"Cadillac Desert, The American West and its Disappearing Water" is a book by Marc Reisner



This book, published in 1986 and revised in 1992, tells how a small government agency with a legitimate and laudable purpose grew and mutated into a cancerous bureaucracy fueled by greed, politics, and hubris.

The U.S. Bureau of Reclamation started out helping homestead farmers settling the Great Plains to irrigate their farms.  As people pushed farther and farther west into progressively arid areas their need for supplemental water grew, and the Bureau grew as it took on more projects to provide that water.  The Bureau became focused on damming rivers, building ever larger dams and more ambitious, more comprehensive projects.  Reisner details how the agency began building dams simply for the sake of building dams, using questionable accounting methods to justify enormous expenditures.  Most of the projects were built to provide subsidized water to oversized farms growing surplus crops on marginal lands.  This was all aided and abetted by politicians who were eager to have huge projects bringing Federal dollars into their districts.  A rivalry with the U.S. Army Corps of Engineers, which also was in the dam business, though ostensibly more for flood control than irrigation, exacerbated the situation.

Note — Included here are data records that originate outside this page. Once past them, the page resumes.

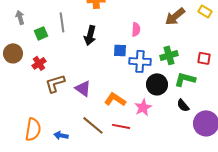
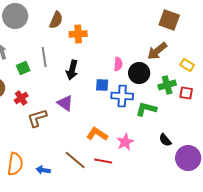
yellow rectangle: (205, 11) -> (187, 65), moved
green cross: (169, 55) -> (167, 85), moved
green L-shape: (185, 79) -> (146, 109), moved
black circle: (157, 84) -> (139, 73), moved
purple triangle: (83, 88) -> (65, 103), moved

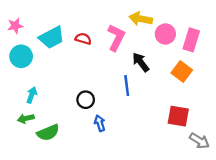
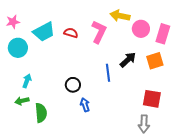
black arrow: (141, 62) -> (128, 60), moved, turned 84
orange square: (182, 72) -> (155, 61), turned 36
green semicircle: (48, 133) -> (41, 113), turned -72
gray arrow: (199, 141) -> (144, 124), moved, turned 60

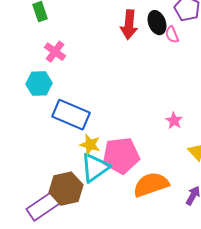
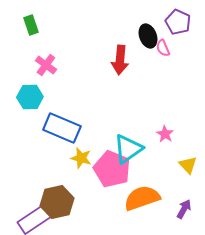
red arrow: (129, 25) -> (120, 60), moved
pink pentagon: (121, 156) -> (112, 169), turned 30
cyan triangle: (95, 168) -> (128, 149), moved

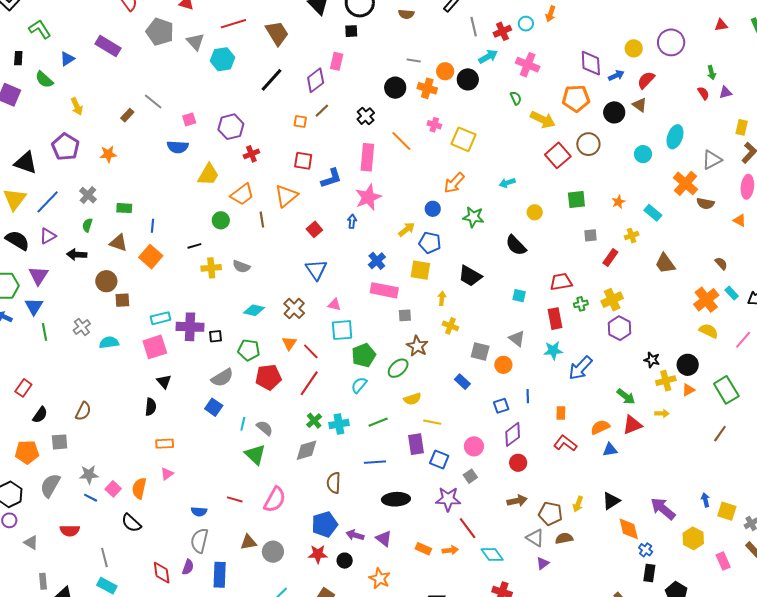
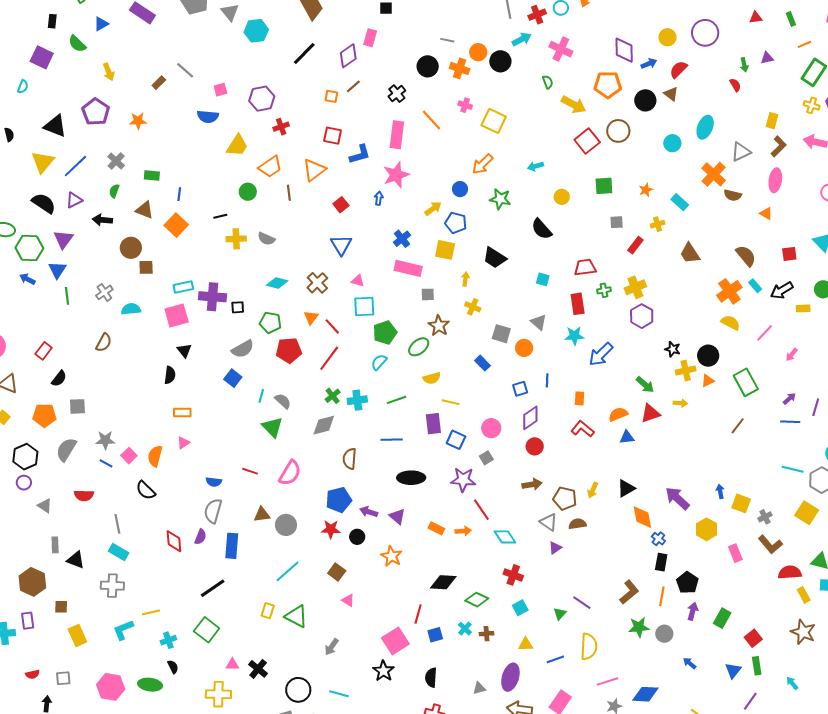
purple triangle: (725, 92) -> (767, 58), moved
brown semicircle: (721, 263) -> (746, 256), size x1.6
brown semicircle: (83, 411) -> (104, 343), moved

There were truly great works built, such as Hoover Dam, but also numerous worthless projects were taken on when all of the "good" projects had been built.  There is a long and fascinating section in the book about how the rich and powerful in nascent Los Angeles spread tentacles throughout the Southwest in order to get the water they needed to grow their sleepy semi-desert town into the sprawling nightmare it became by the end of the 20th century . Reisner draws astute parallels between the growth of the arid Southwest and the rise and demise of previous great civilizations that were dependent on irrigation for growing crops.

The last third of the book covers a number of failed projects, such as the Teton Dam, and projects that would have failed had they ever been allowed to start.  There is some encouraging news about changes in attitude, both among the populace and the politicians, which are helping to keep development in check, but it may well be too little too late.  Reisner explains very well why the damage done by the 60 year orgy of dam building may take centuries to repair, and how drastic changes to land use will have to take place before the repairs can even begin.